Abstract

Captivating Campuses: Proven Practices that Promote College Student Persistence, Engagement, and Success by Nicholas D. Young, Christine N. Michael, and Jennifer A. Smolinksi provides an insightful and solution-focused discussion of the requisite conditions necessary for fostering engagement and a feeling of connection among students within campus learning environments. This comprehensive volume focuses on the context of connection and engagement in a changing world. The book extends beyond traditional discussions of student engagement by taking a broad view of the diverse ways in which engagement and connection is internalized and operationalized by students as well as by focusing upon a wide range of student types within institutions, including traditional-aged residential students, learners who are under-represented in higher education, commuter students, returning adult learners, as well as students studying primarily online. The book contains ten chapters covering issues ranging from student preparation for successful transitions to creative partnerships that engage campuses and surrounding communities. The work also offers chapters on fostering effective academic environments, asset-based academic advising and engaged faculty advisors, and effective online instructional practices leveraging new technological capabilities. The authors’ unique focus on solutions and broadly conceptualizing the ways in which connection occurs is a major strength of the book. This conceptualization provides faculty and student affairs professionals with a holistic framework to examine connection in terms of the academic, psychological, emotional, and social engagement of students, faculty, and staff.
An additional strength of the book is its discussion of connection through high impact practices and strategies for replicating high impact practices across different delivery modes. For example, the text provides examples from the State of Rhode Island’s College Unbound program, an independent non-profit institution founded as a state-approved initiative of big picture learning with grants from the Lumina Foundation and the Nellie Mae Foundation. The College Unbound program illustrates a curriculum comprised entirely of high impact practices engaging under-represented adult online learners.
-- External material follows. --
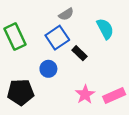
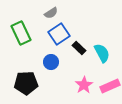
gray semicircle: (66, 14) -> (51, 13), moved
cyan semicircle: (105, 29) -> (102, 53), moved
The book also provides a robust discussion of educational equity and how technology can be utilized to expand access to high impact practices throughout higher education. The authors also highlight the importance of meeting students where they are and how that necessitates the use of social media and technology to enhance student-to-student and student-to-faculty engagement as well as strengthening students’ engagement with academic content.
The book provides practical advice on implementing services and programs to meet student needs, including a strong focus on strategies for creating meaningful academic advising. The text advances this discussion through a call for broadening the way academic advising is currently conceptualized within higher education and coupling it with student professional development, academic counseling, and career and co-curricular mentoring. The book describes advising as teaching and underscores that the integration of technology, rapport-building tools, and opportunities to partner with faculty to build connections between real-life and academic content are essential components of meaningful academic advising. The text also recognizes the need for faculty training in both the art and science of academic advising as well as the importance of finding alternative ways of rewarding service.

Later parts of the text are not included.